Transcribe the line holding "Identify the location" together with every line after it, through the end of the records, exactly and with no pictures.

- _DATA EXTRACTS_
= = =

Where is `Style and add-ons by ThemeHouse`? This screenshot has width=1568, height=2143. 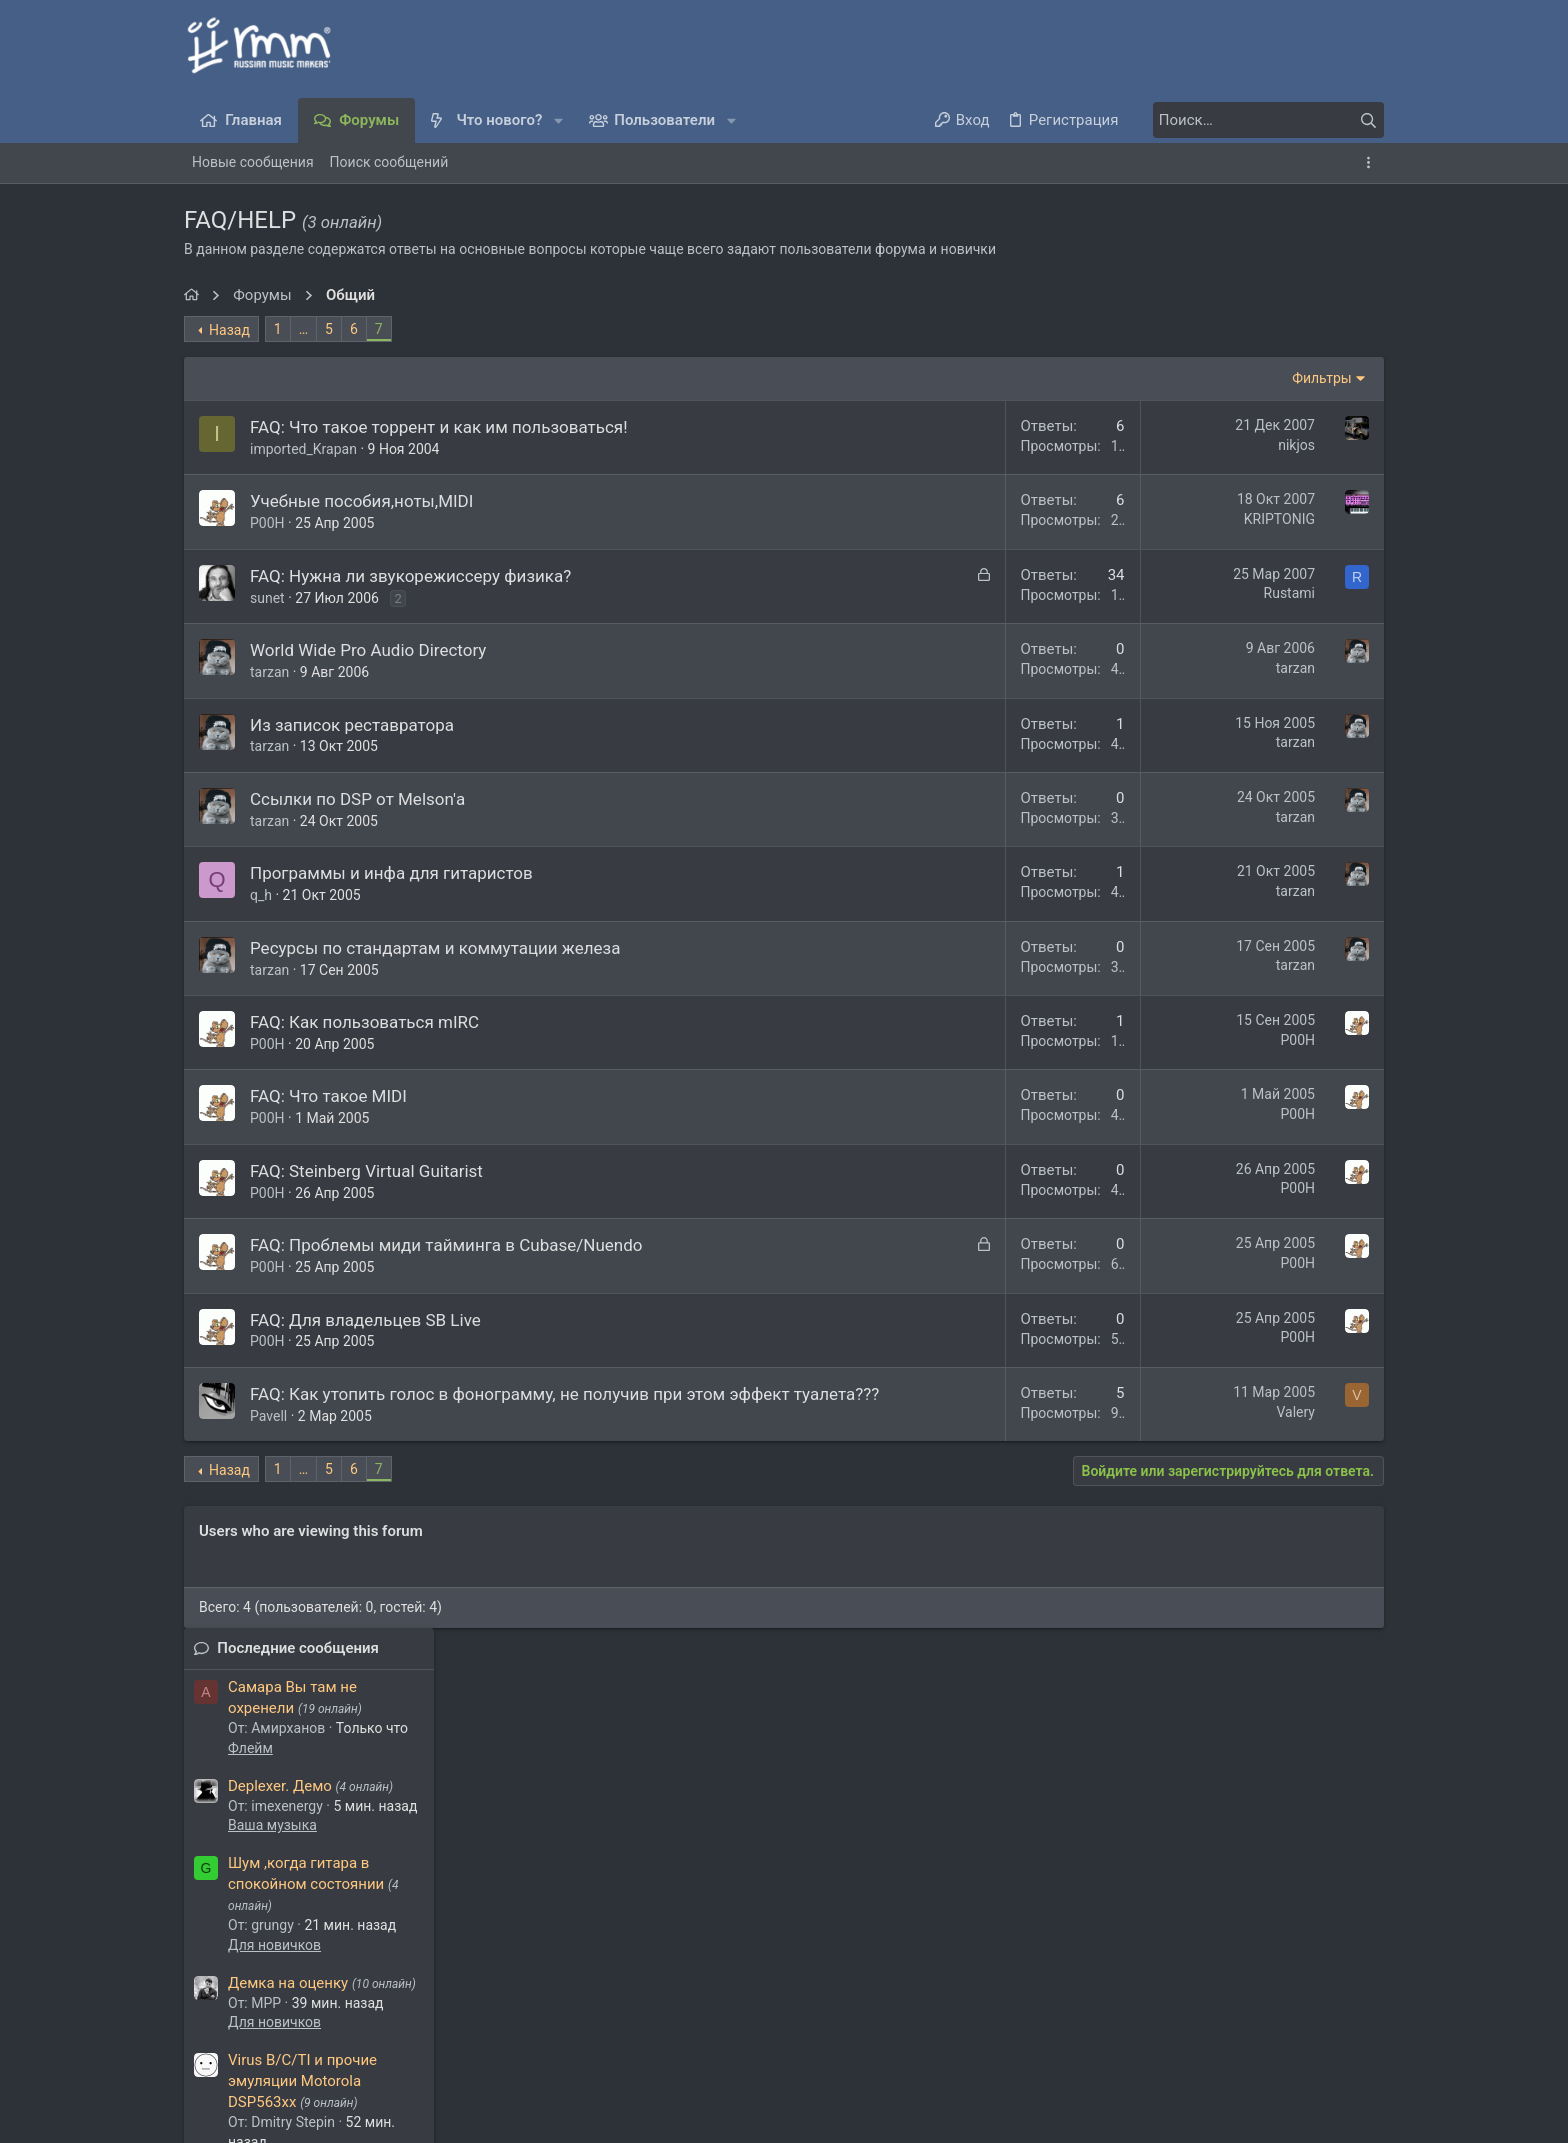 Style and add-ons by ThemeHouse is located at coordinates (291, 2078).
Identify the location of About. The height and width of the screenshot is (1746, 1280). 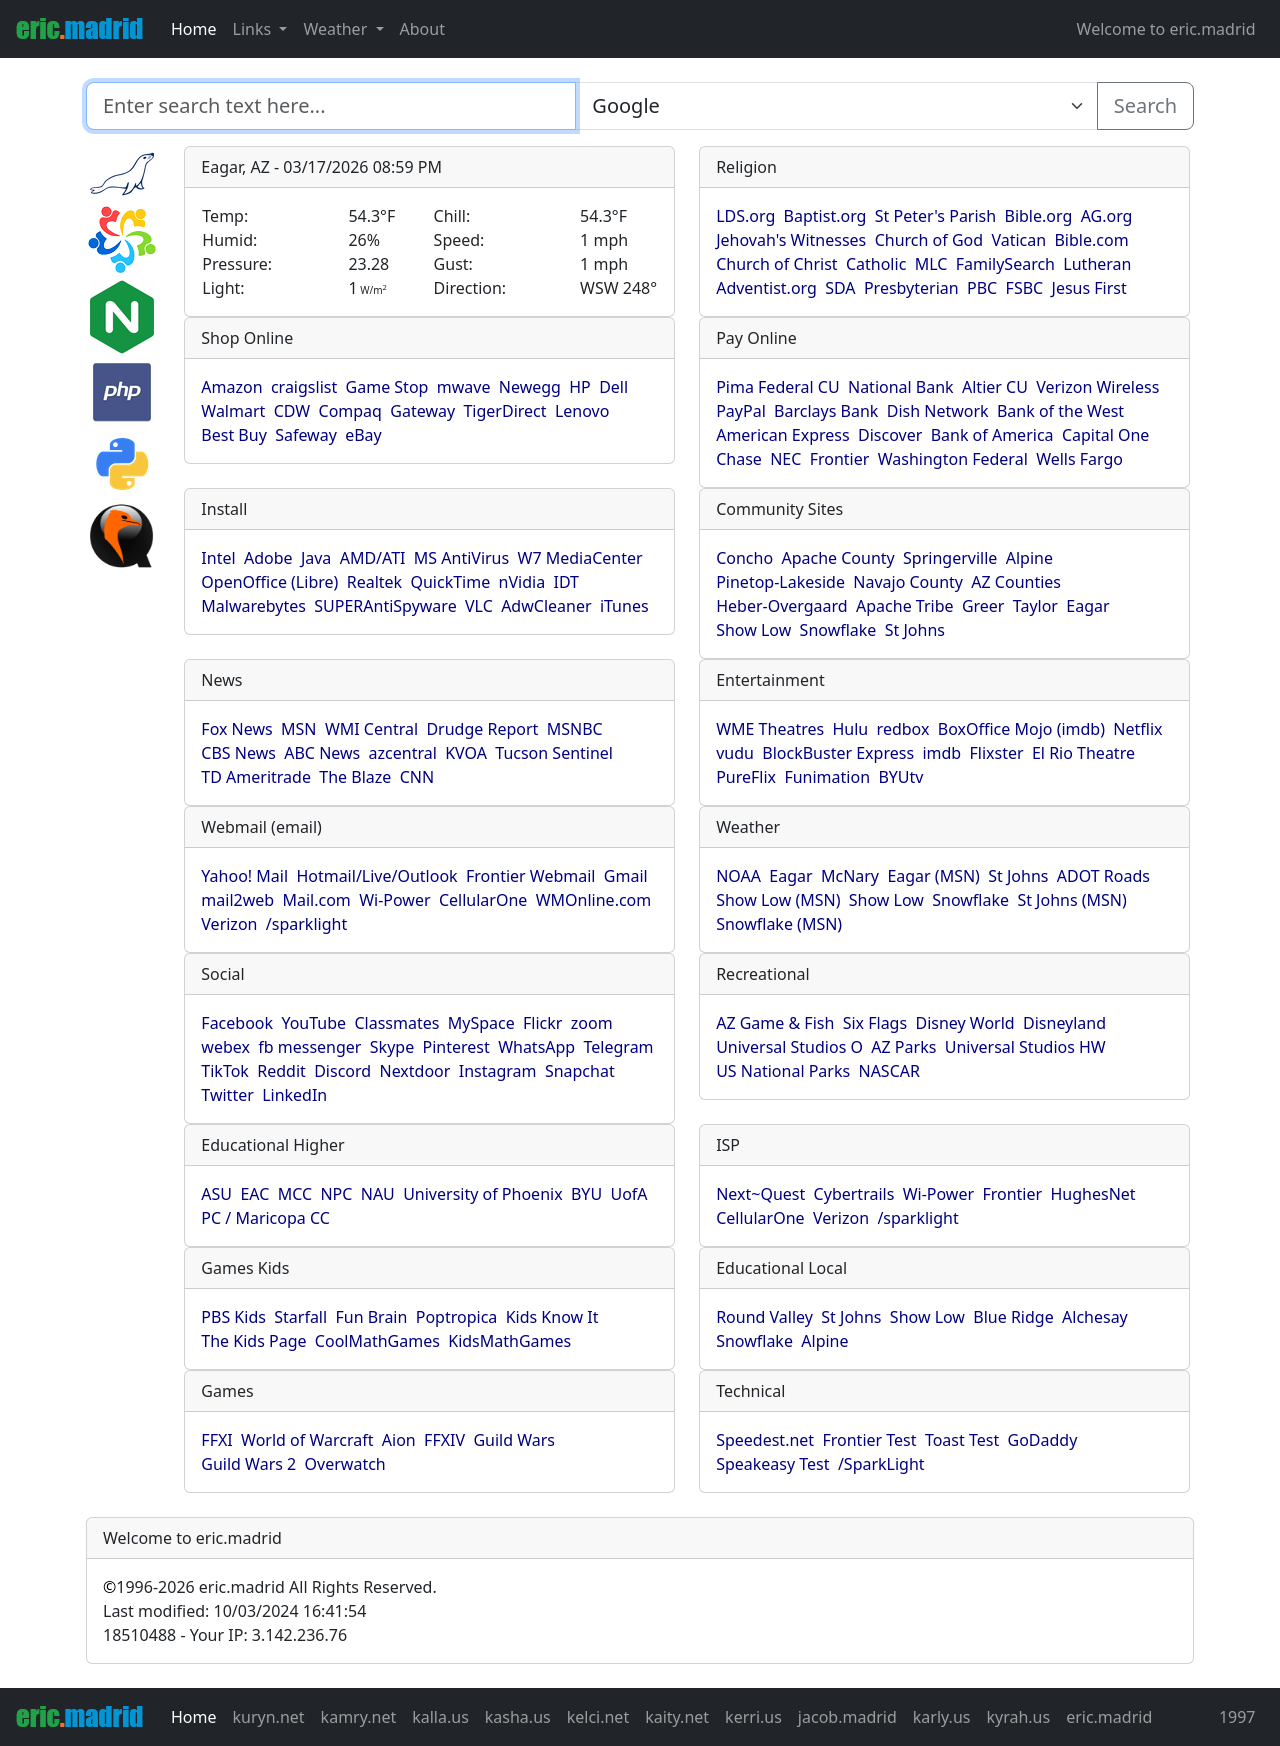
(422, 29).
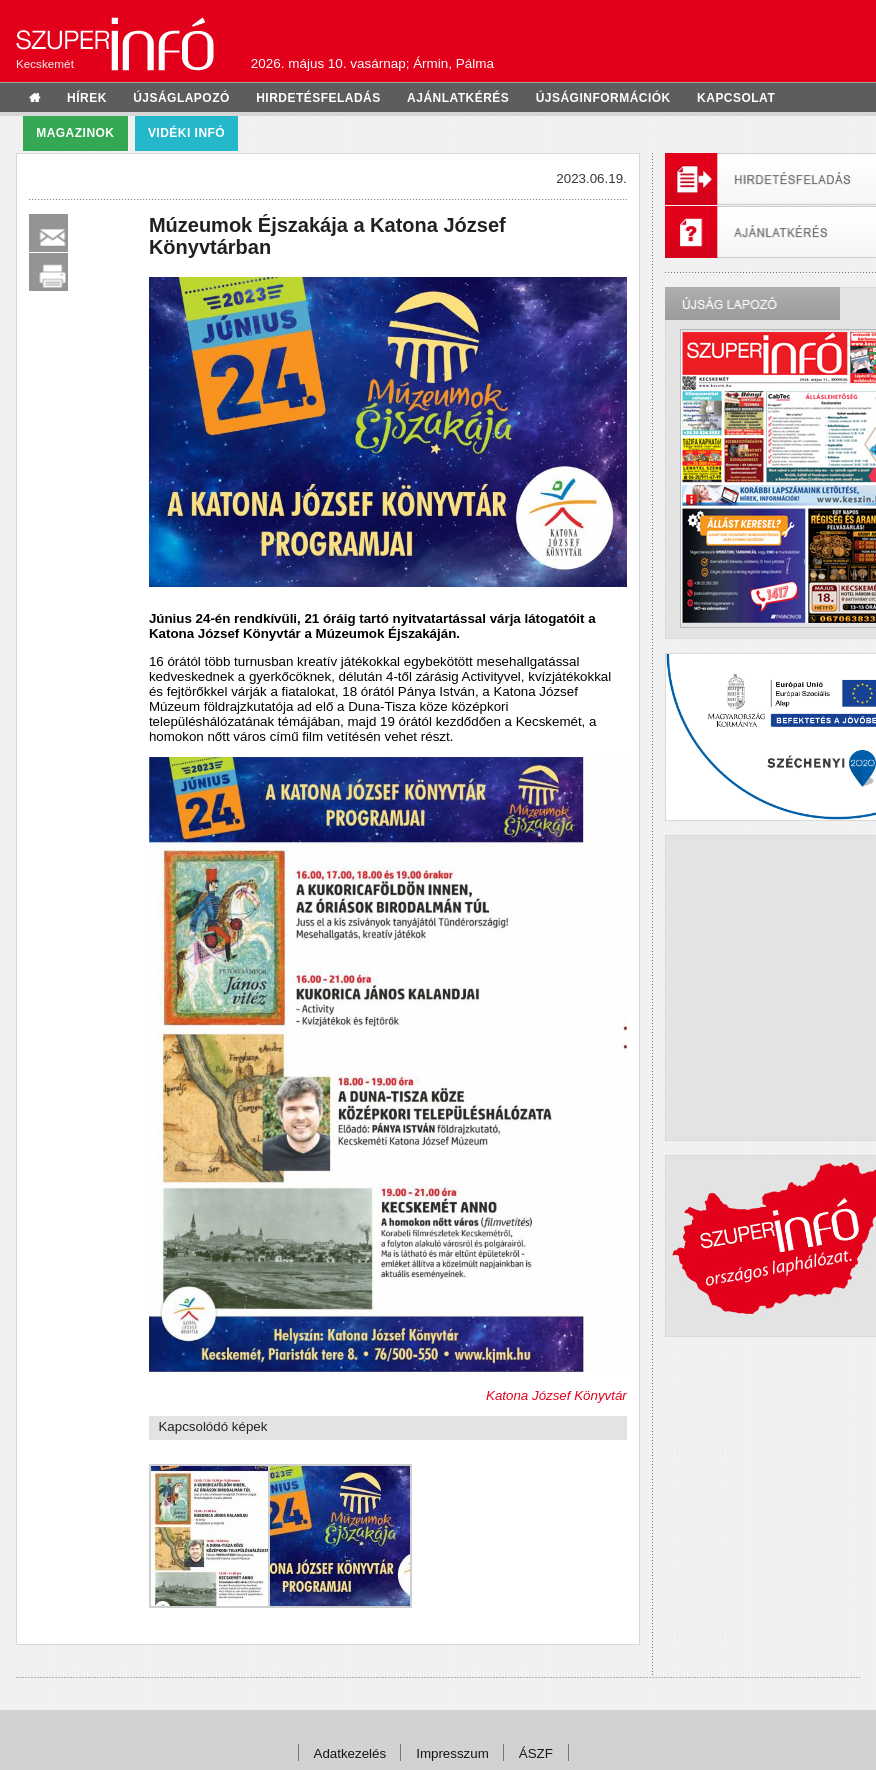 The image size is (876, 1770). What do you see at coordinates (350, 1753) in the screenshot?
I see `Adatkezelés` at bounding box center [350, 1753].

= = =

- _RESULT FOR THIS TASK_
Identify the location of About. The height and width of the screenshot is (1746, 1280). 
(422, 29).
 The image size is (876, 1770). What do you see at coordinates (350, 1753) in the screenshot?
I see `Adatkezelés` at bounding box center [350, 1753].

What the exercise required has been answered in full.